PROBLEM TO SOLVE.
State, as a number alone, how many lines of the data contain the string "ایسا".

#####

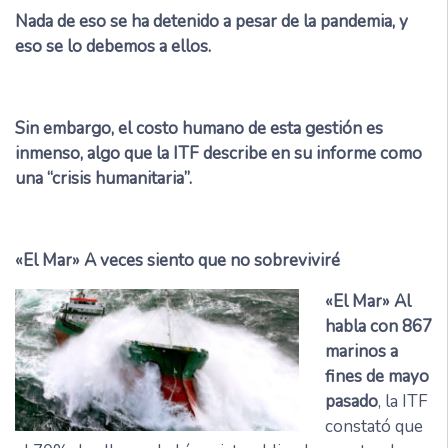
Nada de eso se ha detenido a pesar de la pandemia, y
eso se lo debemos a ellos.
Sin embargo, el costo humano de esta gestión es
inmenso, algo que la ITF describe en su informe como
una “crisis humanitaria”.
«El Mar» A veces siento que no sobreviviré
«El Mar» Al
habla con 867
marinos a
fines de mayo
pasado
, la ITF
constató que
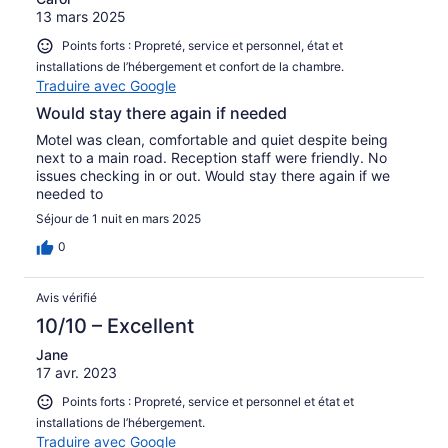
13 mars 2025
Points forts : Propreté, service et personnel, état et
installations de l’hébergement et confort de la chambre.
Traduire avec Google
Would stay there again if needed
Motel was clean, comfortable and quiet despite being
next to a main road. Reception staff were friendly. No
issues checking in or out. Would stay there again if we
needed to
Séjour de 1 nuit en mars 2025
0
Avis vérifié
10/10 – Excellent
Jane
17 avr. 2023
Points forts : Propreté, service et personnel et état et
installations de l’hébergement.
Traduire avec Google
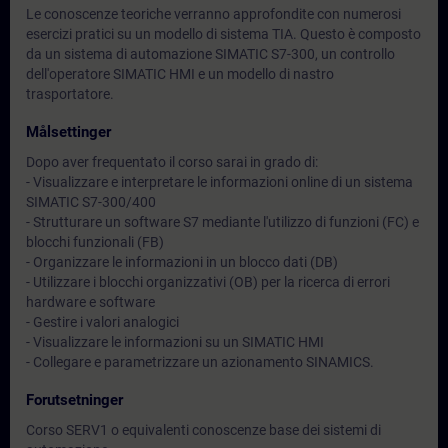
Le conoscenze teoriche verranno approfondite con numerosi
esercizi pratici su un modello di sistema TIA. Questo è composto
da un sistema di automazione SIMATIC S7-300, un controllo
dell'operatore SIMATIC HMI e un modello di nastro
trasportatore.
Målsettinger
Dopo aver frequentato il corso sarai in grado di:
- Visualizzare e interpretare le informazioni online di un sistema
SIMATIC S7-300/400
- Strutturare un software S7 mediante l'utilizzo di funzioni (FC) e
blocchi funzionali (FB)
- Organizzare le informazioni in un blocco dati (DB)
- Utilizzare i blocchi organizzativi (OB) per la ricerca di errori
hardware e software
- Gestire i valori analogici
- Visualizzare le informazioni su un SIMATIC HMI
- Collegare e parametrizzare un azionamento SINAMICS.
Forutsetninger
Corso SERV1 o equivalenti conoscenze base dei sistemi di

#####

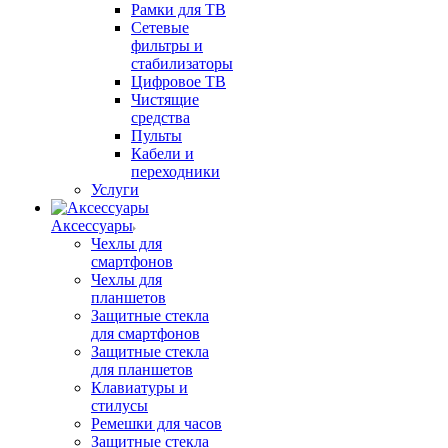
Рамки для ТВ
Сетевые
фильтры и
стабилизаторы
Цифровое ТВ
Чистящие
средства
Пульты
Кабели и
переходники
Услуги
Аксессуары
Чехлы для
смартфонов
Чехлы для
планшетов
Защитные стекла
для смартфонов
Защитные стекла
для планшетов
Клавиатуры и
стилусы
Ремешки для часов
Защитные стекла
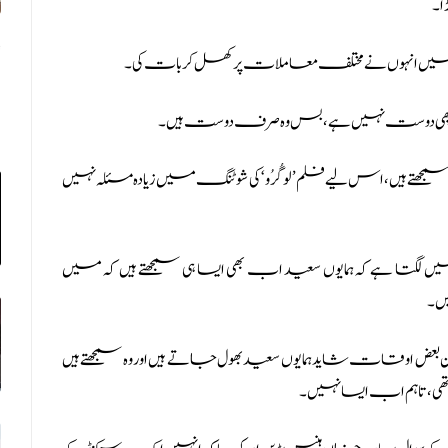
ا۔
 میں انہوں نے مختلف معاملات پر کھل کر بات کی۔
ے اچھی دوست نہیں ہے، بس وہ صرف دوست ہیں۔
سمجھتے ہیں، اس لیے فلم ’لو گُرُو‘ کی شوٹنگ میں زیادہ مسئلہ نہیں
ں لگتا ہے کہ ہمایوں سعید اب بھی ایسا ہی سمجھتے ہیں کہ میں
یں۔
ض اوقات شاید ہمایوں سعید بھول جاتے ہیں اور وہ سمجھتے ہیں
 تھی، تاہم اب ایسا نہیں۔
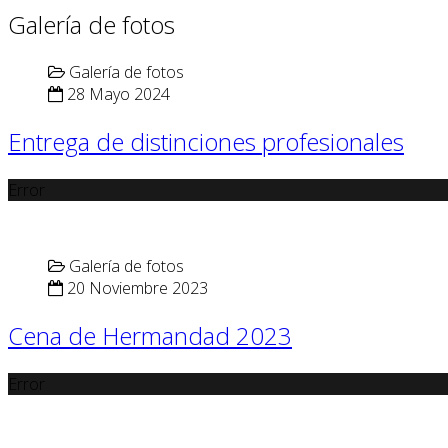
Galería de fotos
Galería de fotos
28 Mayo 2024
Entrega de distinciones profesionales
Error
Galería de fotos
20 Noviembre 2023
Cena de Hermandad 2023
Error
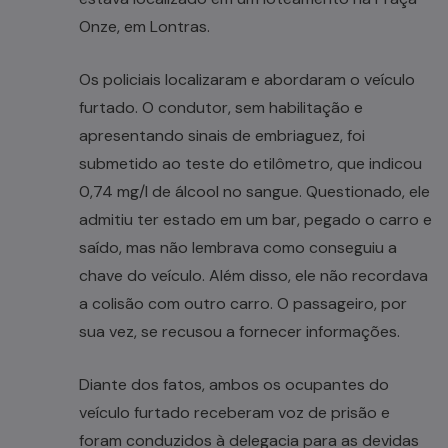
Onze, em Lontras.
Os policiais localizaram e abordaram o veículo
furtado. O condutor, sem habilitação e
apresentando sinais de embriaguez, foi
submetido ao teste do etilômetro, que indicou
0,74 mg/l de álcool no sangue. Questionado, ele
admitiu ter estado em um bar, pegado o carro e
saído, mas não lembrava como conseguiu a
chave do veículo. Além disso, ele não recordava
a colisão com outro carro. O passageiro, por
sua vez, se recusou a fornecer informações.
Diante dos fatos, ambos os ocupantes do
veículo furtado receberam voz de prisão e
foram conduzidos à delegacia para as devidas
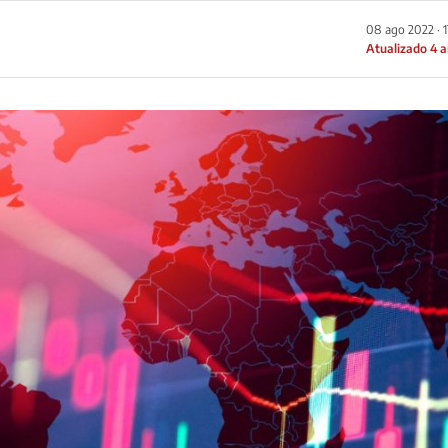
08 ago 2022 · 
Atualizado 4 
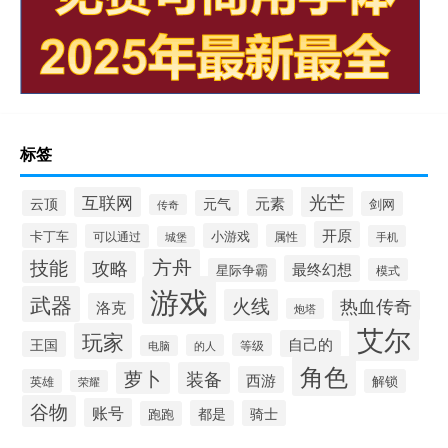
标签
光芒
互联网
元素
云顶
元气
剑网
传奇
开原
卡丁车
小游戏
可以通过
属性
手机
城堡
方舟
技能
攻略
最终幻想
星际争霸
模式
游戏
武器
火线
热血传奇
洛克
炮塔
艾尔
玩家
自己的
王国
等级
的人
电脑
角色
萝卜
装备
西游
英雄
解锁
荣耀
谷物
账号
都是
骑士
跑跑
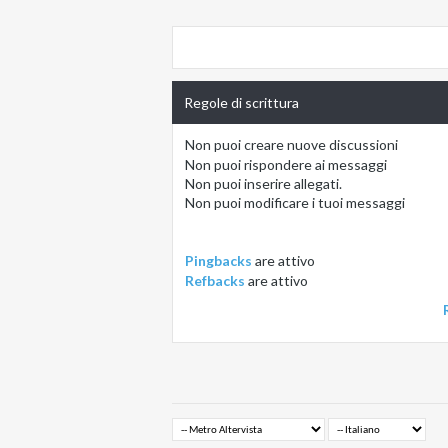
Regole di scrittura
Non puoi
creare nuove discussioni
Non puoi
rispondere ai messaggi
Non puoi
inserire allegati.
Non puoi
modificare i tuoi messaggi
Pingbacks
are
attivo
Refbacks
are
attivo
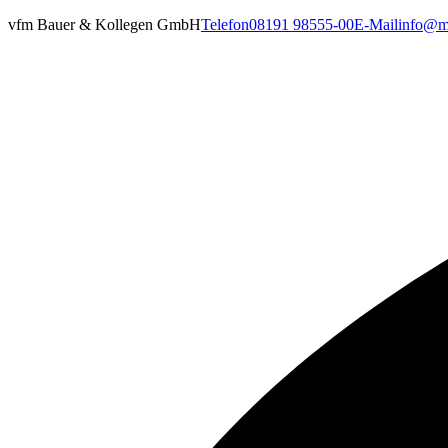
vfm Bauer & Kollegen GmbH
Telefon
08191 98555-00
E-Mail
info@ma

#####

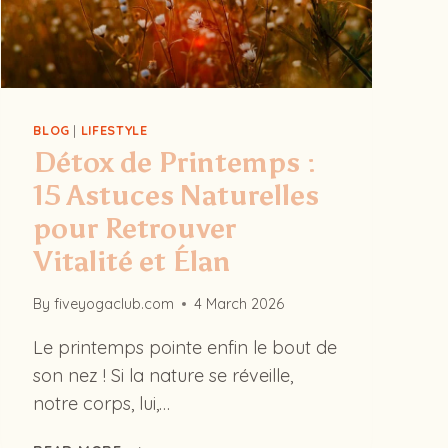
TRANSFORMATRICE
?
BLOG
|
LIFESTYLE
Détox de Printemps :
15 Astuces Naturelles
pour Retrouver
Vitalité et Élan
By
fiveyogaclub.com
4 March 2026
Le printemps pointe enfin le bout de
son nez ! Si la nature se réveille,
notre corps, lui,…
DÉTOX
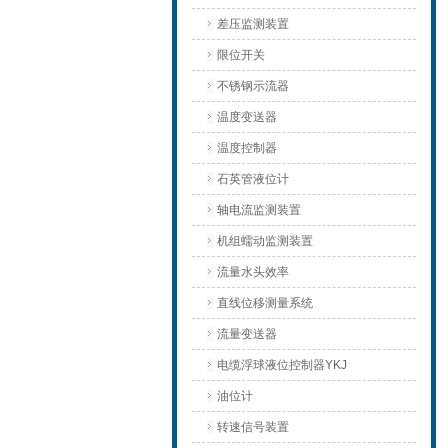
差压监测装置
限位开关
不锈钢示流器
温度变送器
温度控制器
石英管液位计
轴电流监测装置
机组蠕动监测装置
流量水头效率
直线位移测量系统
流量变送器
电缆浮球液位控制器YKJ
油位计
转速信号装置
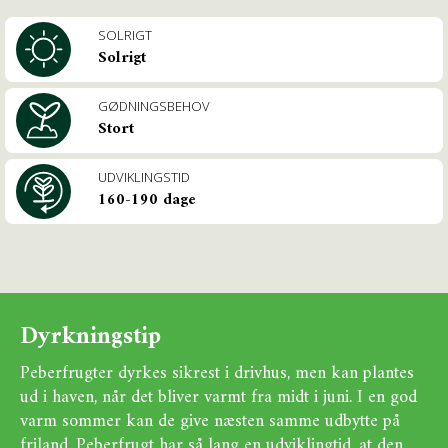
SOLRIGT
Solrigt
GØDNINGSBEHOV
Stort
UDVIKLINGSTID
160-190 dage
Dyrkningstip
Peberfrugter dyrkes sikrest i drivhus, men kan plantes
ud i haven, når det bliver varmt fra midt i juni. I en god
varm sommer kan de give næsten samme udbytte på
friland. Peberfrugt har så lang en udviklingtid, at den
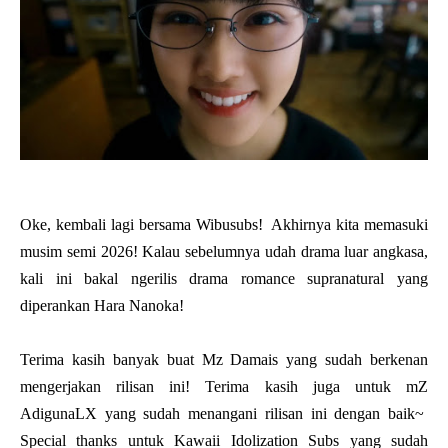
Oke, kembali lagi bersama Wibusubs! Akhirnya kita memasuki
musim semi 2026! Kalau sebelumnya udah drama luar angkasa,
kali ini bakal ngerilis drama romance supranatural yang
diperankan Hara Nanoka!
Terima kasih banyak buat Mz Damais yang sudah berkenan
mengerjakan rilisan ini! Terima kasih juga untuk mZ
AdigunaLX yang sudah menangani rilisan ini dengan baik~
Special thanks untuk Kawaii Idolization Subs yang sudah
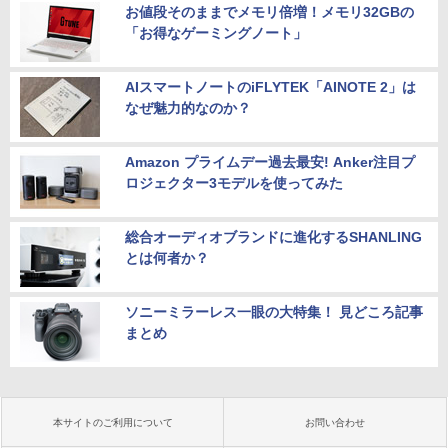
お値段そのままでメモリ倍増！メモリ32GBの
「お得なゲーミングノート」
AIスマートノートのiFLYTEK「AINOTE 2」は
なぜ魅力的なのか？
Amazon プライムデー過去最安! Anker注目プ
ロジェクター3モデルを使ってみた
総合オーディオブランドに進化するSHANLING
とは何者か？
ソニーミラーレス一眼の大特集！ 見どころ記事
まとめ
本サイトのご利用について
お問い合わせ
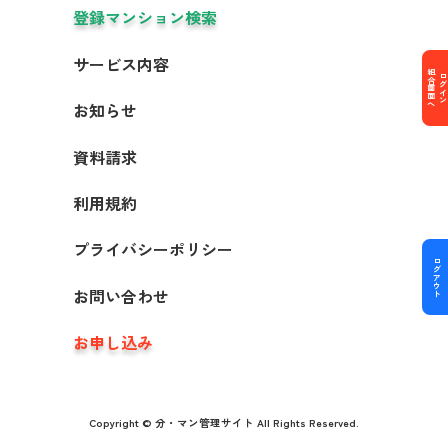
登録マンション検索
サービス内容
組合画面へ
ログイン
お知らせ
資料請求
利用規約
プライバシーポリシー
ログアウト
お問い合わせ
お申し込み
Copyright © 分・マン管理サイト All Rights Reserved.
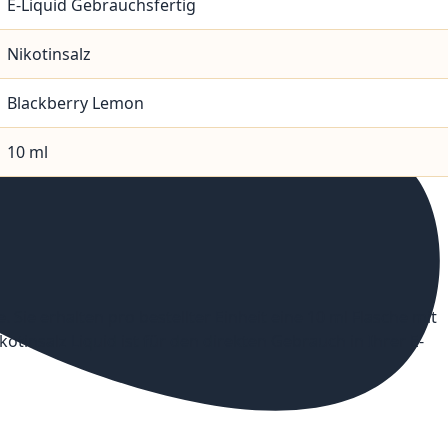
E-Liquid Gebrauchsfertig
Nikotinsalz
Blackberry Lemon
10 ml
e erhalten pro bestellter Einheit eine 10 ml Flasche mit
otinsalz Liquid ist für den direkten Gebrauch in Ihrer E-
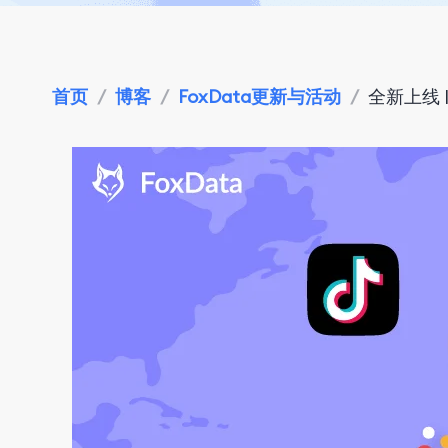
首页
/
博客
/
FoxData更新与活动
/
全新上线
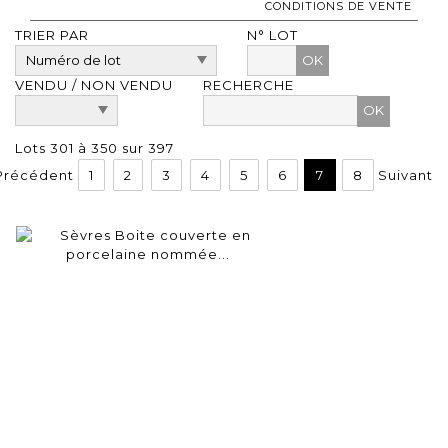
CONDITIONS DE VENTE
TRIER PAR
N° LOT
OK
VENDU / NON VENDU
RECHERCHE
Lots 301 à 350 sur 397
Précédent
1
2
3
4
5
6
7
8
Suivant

#####

REPLY.
2